How to set up Lagrangian optimization with matrix constrains

Suppose we have a function $f: \mathbb{R} \to \mathbb{R} $ which we want to optimize subject to some constraint $g(x) \le c$ where $g:\mathbb{R} \to \mathbb{R} $ What we do is that we can set up a Lagrangian \begin{align*} L(x)=f(x)+\lambda(g(x)-c) \end{align*} and optimize.

My question is the following.

Now suppose we have a function $f: \mathbb{R}^n \to \mathbb{R} $ subject to $g(X) \le K $ but now $g:\mathbb{R}^n \to \mathbb{R}^n $. For example $g$ can be $XX^T \preceq K$ where $K$ is some matrix. How to set up Lagrangian for this case? Thank you for any help.


Solution 1:

Here's the TL;DR version, for your specific example.
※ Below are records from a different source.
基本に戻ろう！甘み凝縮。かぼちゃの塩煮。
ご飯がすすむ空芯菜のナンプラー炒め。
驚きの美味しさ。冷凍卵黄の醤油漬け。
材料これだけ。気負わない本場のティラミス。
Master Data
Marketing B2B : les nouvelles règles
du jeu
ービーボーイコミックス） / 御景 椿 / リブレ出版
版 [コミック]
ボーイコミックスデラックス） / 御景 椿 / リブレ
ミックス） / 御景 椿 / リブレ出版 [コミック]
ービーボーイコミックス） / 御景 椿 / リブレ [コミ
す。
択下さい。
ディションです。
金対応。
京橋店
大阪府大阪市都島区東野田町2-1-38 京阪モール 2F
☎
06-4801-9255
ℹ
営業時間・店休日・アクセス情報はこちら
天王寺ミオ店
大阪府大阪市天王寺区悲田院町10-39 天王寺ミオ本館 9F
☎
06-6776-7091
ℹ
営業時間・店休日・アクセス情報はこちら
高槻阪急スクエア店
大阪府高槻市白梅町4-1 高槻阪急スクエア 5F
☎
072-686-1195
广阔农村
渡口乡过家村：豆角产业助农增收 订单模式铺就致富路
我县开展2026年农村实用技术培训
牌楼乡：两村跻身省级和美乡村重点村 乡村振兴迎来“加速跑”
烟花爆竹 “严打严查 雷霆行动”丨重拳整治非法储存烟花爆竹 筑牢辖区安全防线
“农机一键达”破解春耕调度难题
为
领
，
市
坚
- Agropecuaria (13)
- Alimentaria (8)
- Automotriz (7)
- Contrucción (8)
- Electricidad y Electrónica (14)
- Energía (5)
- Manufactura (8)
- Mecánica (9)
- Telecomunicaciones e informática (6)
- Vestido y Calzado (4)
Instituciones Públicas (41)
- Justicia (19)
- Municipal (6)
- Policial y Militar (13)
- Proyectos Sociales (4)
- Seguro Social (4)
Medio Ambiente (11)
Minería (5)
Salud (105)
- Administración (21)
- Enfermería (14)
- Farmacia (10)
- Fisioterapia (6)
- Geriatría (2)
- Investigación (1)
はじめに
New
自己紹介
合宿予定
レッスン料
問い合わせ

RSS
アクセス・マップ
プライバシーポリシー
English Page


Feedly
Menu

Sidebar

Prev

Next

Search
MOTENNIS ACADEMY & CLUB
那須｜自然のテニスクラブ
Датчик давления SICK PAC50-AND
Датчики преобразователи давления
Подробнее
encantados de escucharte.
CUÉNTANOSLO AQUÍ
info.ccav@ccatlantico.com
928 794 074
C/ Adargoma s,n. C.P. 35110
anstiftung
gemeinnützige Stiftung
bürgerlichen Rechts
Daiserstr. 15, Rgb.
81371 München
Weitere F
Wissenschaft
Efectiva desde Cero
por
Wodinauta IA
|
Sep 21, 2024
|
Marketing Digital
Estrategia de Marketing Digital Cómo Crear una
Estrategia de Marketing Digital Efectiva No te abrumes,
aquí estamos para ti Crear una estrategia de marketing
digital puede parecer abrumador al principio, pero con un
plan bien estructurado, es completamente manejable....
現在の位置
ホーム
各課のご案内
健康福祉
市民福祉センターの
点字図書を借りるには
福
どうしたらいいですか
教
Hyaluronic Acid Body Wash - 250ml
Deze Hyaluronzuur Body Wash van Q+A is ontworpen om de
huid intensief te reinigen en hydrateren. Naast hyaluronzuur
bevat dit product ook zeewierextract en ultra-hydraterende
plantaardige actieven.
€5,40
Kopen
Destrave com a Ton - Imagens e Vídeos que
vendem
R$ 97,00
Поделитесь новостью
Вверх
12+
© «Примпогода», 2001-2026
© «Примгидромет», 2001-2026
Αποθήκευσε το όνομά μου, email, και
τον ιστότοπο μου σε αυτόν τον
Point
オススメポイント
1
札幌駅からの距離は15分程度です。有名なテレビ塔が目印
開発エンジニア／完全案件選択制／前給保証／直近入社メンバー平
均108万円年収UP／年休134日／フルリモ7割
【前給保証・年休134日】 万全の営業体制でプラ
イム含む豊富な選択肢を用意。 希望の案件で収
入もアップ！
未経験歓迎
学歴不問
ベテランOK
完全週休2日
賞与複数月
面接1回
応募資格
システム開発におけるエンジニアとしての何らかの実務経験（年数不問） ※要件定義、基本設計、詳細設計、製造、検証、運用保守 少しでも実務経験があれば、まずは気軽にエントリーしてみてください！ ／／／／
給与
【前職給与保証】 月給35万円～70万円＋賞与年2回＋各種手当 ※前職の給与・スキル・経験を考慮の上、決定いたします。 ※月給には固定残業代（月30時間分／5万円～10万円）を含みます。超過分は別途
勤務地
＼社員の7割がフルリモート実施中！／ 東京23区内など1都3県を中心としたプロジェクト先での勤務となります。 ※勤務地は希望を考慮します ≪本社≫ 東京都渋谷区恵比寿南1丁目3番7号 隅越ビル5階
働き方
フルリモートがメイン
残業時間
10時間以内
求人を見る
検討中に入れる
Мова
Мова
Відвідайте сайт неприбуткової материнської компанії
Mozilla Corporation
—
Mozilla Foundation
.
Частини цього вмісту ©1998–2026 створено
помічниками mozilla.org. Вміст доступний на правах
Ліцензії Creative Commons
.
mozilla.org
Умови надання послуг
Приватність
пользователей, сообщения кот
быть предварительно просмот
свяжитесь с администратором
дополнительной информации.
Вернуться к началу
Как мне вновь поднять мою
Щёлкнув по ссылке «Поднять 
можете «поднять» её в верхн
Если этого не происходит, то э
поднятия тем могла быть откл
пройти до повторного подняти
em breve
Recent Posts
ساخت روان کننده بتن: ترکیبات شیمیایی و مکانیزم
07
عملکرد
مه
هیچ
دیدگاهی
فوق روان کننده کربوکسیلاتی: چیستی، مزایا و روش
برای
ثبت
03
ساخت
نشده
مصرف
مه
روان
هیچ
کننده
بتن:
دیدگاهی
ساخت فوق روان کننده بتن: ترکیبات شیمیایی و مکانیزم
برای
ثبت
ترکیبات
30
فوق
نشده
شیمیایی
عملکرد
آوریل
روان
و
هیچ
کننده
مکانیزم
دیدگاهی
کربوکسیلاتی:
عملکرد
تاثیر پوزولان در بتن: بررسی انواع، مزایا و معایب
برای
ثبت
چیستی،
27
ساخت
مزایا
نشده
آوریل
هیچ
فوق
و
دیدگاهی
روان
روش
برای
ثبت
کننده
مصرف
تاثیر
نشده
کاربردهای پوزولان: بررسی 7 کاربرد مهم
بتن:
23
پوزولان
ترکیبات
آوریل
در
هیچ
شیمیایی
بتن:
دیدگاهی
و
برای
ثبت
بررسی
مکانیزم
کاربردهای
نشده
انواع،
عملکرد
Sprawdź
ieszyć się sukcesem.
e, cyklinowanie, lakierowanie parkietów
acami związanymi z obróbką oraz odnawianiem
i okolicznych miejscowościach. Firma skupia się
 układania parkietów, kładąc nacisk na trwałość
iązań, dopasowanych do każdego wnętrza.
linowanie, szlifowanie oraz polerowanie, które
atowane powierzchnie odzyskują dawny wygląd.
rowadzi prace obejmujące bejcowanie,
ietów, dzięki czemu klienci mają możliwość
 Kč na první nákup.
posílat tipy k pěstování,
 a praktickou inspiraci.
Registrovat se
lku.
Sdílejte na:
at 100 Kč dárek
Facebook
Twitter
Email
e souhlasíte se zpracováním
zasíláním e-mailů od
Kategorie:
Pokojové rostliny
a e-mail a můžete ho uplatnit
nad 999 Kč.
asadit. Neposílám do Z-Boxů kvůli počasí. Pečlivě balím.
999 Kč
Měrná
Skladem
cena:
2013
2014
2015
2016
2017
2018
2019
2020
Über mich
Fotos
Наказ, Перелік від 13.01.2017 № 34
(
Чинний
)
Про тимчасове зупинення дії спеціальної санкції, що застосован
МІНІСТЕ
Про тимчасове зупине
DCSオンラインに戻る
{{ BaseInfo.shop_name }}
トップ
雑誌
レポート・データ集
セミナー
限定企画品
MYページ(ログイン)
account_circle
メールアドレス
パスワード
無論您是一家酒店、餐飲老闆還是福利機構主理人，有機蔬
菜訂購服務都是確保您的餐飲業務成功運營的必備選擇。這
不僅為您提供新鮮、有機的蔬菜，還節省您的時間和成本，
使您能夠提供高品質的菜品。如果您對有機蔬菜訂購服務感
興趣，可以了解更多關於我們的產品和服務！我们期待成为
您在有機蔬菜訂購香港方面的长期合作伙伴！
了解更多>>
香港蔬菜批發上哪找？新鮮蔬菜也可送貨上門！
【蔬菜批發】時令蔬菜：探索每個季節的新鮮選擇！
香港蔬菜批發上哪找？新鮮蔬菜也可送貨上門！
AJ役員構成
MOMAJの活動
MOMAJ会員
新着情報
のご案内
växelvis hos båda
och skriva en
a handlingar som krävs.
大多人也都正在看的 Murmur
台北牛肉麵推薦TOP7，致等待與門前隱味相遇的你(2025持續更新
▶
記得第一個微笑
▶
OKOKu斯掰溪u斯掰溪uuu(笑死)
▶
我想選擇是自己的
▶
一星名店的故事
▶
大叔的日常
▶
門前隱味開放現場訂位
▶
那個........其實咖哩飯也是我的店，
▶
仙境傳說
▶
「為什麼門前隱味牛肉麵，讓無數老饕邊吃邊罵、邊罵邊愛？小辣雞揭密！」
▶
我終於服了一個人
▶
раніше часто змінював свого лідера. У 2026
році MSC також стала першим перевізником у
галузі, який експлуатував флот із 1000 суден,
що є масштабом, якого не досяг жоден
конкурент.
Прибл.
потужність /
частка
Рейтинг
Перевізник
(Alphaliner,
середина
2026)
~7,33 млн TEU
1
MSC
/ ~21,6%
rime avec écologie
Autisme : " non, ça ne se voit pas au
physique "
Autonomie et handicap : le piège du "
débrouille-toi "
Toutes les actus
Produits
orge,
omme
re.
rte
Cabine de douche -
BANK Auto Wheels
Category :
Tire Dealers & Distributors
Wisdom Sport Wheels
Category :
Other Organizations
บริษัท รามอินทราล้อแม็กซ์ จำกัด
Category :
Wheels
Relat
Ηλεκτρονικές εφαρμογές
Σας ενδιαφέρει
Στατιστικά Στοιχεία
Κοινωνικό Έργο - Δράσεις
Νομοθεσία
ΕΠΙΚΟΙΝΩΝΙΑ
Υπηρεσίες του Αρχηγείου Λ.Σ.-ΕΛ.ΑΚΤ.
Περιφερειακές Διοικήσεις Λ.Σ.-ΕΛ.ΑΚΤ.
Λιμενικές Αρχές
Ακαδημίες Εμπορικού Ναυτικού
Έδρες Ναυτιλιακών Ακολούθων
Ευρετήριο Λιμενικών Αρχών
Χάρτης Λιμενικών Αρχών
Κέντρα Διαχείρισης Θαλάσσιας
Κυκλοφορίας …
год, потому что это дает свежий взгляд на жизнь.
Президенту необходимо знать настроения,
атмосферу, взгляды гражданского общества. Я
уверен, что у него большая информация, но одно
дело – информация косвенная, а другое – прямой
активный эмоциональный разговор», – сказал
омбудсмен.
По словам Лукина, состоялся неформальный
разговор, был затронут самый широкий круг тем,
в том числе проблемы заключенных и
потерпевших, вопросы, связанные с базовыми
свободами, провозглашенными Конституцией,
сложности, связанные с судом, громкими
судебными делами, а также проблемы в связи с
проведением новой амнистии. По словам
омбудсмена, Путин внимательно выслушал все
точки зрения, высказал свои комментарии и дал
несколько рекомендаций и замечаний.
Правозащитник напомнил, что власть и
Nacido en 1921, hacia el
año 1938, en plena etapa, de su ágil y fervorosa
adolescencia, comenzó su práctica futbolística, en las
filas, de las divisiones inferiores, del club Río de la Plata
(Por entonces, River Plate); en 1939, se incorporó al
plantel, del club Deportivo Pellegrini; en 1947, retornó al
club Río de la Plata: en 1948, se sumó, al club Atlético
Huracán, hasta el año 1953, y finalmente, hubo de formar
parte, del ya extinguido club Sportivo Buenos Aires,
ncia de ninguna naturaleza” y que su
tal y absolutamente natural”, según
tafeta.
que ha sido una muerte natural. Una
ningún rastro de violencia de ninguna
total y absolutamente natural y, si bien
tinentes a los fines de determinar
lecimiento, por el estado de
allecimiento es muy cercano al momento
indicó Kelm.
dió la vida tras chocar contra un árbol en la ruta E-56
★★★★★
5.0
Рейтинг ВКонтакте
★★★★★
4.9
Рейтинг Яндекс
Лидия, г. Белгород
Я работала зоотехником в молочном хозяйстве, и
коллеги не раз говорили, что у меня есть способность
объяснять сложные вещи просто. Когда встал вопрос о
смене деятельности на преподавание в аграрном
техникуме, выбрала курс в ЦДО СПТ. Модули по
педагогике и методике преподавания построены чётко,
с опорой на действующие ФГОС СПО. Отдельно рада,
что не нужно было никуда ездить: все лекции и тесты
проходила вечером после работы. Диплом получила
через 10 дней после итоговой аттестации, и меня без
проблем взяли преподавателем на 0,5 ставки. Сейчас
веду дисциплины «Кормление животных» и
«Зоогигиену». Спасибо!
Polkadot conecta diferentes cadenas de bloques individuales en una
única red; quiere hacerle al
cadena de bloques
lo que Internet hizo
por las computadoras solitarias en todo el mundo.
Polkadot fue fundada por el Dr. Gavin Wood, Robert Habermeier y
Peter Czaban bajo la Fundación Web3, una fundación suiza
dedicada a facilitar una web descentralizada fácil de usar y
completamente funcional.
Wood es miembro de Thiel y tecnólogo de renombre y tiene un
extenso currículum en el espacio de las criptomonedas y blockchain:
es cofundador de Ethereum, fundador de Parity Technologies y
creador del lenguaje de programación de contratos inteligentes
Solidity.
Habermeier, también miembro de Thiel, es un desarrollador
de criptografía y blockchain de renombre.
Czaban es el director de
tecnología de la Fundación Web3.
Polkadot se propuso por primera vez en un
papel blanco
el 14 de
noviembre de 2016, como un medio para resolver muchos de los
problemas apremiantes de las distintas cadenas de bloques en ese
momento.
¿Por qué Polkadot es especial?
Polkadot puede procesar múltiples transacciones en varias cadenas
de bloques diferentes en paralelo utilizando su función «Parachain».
The Lagrangian is $$L(X,Z) = f(X) - \langle Z, K - XX^T \rangle$$ where the inner product is the simple elementwise inner product, and the Lagrange multiplier $Z$ is positive semidefinite.

A more general discussion: the Lagrangian looks like this: $$L(x,\lambda) = f(x) - \langle \lambda, c - g(x)\rangle$$ In order to fully define this quantity, you need to know:

  • the (primal) vector space that $c$, $g(x)$ etc. lie in
  • the dual vector space that $\lambda$ lies in
  • the inner product $\langle \cdot,\cdot \rangle$
  • the interpretation of the inequality $g(x)\leq c$, which determines the constraint on $\lambda$.

The primal vector space is usually evident from context. In the case of $XX^T\preceq K$, it would be the set of symmetric matrices of appropriate size.

The dual vector space and inner product are defined together. In most cases, you will likely use a simple elementwise inner product; e.g., for both symmetric and non-symmetric matrices, this is $$\langle A, B \rangle = \mathop{\textrm{Tr}}(A^TB) = \sum_{i,j} A_{ij} B_{ij}.$$ You need a real inner product; so for complex matrices, the inner product would be $$\langle A, B \rangle = \Re(\mathop{\textrm{Tr}}(A^HB)) = \sum_{i,j} \Re(\overline{A_{ij}} B_{ij})=\sum_{i,j} \Re(A_{ij})\Re(B_{ij})+\Im(A_{ij})\Im(B_{ij})$$ In most finite-dimensional cases with the default inner product, the primal space and dual space are the same. Exceptions would happen if you want to define a vector space with specific structures; e.g., the set of Toeplitz matrices. But usually you have a choice between selecting the inner product so that the space is its own dual, or using a simpler inner product and defining the dual space appropriately.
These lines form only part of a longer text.